The drifting hem of a kaftan caught his eye. Up there, on the bridge spanning the canal. Was that a girl?
He stood transfixed, snared between disbelief and amazement. The girl wore no veil. Loose waves of dark hair blew at her waist, but his eyes rose with unerring purpose to her parted lips. Full, untouched, like a vision in an erotic manuscript. Who was she?
The girl’s eyes widened. Those glorious lips formed an “O” and then she vanished. He started forward.
His father’s voice snapped across his fantasy scene as effectively as a curtain. All at once, he was back in the real world, in a strange country, at an unfamiliar school, with as much say as a horse being sold to the highest bidder.
Morteza strode to his side, a rare flash of anger darkening his brow. Evidently, his father had been motioning to him for some time. “You’ll make the grandmaster think there’s something wrong with your head,” he said.
Maybe there was. This was an academy, after all, and only boys went to academies.
Mastering the impulse to take one last look at the bridge, Sanjar followed the grandmaster and his father to their lodgings. He didn’t care where they slept as long as they could get some food.
The academy’s guest house was a rich-looking wooden structure with latticed windows casting moonlight on the plank flooring inside. The grandmaster sparked a lamp to life and crossed deeper into the room to light a red-bellied table lantern. Fresh light revealed a room furnished with patterned rugs, three deep-cushioned divans and a stove.
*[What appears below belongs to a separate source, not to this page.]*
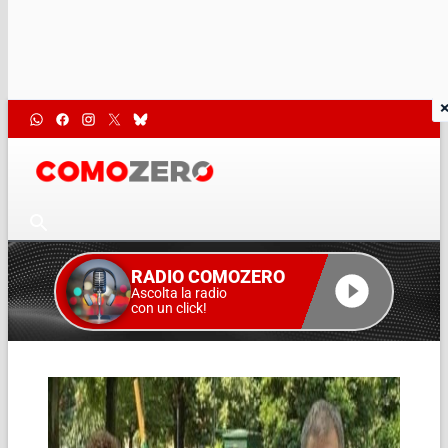
RADIO COMOZERO
Ascolta la radio
con un click!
A room only for sitting.
Even the wealth in this place was foreign.
Sanjar and his father stopped to remove their boots.
Their host returned to the doorway. “There are two bedrooms. I will leave you this lamp. Someone will fetch you in the morning to get the boy settled in his dormitory. Goodnight.” Lord Vidal set his lamp in a niche in the wall, nodded once, and slipped into the night without a word about food. Evidently, hunger wasn’t something his new grandmaster ranked a high priority.
But that wasn’t the only thing on Sanjar’s mind. He looked at his father. “Two bedrooms?”
“Yes.” Morteza didn’t lift his eyes from the rug beneath his feet. “Aren’t we lucky? Choose one.”
Sanjar pulled the grandmaster’s lamp from the niche and pushed through the nearest door to find an enormous wooden frame bed with an embroidered quilt lying at the foot. The smell of damp wool wafted from the carpets, but he didn’t care. He’d never had a room to himself before.
Weariness swamped his limbs. They had ridden seventy miles in a matter of days, from sundown to daybreak, rationing their horses’ energy as carefully as they watched their water. Fear of capture haunted every mile, and even now, Sanjar wondered if he could ever be safe. Leaving Bahador hadn’t been his choice.
But betrayed princes never bothered with such distinctions.